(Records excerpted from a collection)
###

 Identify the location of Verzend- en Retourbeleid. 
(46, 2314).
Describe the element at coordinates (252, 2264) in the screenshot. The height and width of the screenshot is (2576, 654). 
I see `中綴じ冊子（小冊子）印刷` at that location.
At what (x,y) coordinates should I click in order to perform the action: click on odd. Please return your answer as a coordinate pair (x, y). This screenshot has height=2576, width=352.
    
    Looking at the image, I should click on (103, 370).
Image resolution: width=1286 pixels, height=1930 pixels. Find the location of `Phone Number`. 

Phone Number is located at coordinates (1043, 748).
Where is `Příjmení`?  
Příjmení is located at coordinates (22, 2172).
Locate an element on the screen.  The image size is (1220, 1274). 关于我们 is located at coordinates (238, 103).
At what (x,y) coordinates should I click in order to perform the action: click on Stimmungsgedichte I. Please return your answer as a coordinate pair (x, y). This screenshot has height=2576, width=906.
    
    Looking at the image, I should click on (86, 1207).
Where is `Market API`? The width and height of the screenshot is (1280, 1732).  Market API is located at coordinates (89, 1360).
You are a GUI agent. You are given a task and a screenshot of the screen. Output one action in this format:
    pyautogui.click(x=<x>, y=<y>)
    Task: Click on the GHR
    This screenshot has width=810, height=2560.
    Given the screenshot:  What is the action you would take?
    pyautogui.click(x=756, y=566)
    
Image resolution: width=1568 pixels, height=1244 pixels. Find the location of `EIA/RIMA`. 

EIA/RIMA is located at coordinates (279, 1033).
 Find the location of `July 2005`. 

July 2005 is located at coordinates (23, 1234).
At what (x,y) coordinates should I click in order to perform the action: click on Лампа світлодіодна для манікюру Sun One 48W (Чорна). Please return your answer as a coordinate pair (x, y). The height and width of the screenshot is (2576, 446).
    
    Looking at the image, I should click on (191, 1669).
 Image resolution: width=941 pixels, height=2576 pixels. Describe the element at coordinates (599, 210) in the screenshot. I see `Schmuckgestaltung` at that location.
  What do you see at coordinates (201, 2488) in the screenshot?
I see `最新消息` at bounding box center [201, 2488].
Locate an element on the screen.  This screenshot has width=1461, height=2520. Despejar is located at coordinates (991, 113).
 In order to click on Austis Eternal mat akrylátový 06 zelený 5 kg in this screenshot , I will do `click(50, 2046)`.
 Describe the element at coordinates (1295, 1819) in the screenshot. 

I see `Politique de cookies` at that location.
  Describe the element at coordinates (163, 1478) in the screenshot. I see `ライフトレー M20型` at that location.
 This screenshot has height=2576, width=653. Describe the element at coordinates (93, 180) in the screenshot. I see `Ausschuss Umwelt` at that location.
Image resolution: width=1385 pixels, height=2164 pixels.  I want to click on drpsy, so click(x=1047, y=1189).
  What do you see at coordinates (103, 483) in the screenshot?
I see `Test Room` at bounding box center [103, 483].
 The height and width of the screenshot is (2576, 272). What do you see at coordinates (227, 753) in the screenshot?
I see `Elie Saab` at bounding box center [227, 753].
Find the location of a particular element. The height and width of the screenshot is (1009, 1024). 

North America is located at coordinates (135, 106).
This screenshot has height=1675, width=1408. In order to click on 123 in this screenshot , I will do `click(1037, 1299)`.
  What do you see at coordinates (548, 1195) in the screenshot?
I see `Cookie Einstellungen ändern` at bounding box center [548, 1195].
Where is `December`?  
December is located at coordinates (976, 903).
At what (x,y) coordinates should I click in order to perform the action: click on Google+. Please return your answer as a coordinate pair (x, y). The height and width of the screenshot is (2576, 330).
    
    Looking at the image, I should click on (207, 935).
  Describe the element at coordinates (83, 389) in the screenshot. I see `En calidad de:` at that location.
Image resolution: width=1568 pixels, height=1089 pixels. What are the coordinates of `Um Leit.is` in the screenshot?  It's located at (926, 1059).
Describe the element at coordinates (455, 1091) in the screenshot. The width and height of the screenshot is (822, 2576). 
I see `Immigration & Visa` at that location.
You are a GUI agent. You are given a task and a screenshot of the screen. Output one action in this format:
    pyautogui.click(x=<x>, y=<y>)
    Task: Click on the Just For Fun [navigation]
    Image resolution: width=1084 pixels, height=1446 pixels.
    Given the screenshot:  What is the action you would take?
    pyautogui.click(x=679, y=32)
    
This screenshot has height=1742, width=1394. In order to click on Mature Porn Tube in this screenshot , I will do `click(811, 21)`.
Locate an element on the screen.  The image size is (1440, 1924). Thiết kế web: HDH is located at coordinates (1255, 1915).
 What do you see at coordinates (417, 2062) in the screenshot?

###

◆ What to do ◆
Once a line of the records is found to contain "size", copy it out.

◆ Expected output ◆
Locate an element on the screen.  The image size is (1220, 1274). 关于我们 is located at coordinates (238, 103).
Locate an element on the screen.  The image size is (1440, 1924). Thiết kế web: HDH is located at coordinates (1255, 1915).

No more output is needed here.